▶ [Task to complete] Please return the listing below word for word, minus its pictures.

:: Records for the task

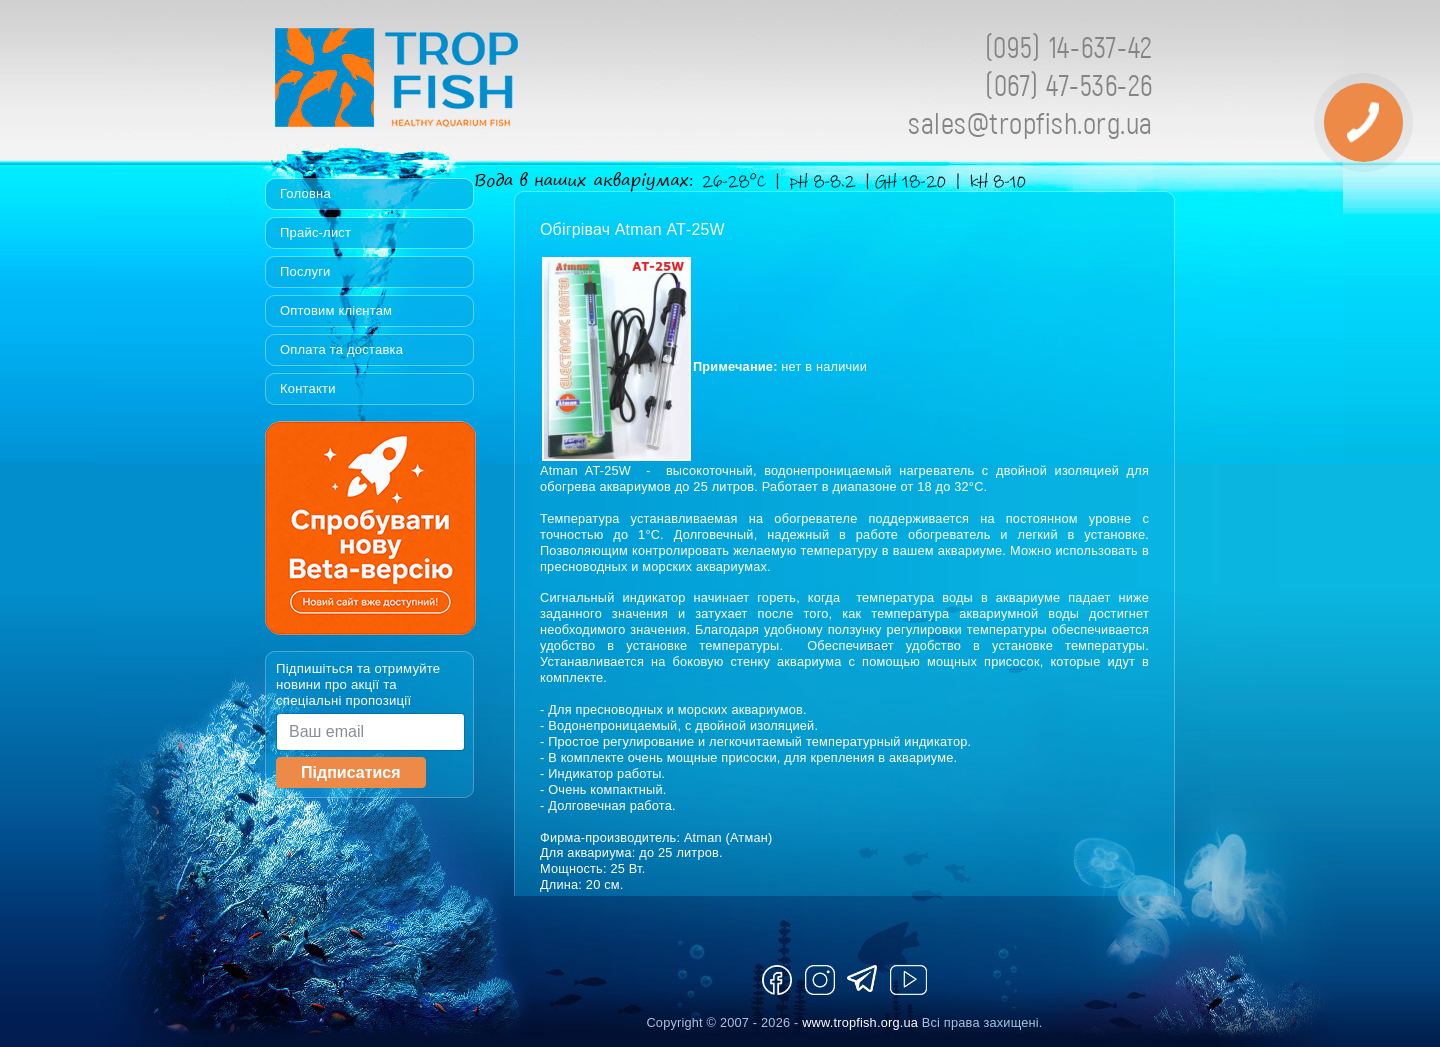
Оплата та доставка (341, 349)
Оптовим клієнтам (336, 310)
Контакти (308, 388)
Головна (305, 193)
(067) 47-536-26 (1069, 84)
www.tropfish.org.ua (860, 1022)
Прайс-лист (315, 232)
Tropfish (525, 83)
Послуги (305, 271)
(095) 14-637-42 (1069, 46)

::::

▶ [Answer section]
Оплата та доставка (341, 349)
Оптовим клієнтам (336, 310)
Контакти (308, 388)
Головна (305, 193)
(067) 47-536-26 (1069, 84)
www.tropfish.org.ua (860, 1022)
Прайс-лист (315, 232)
Tropfish (525, 83)
Послуги (305, 271)
(095) 14-637-42 (1069, 46)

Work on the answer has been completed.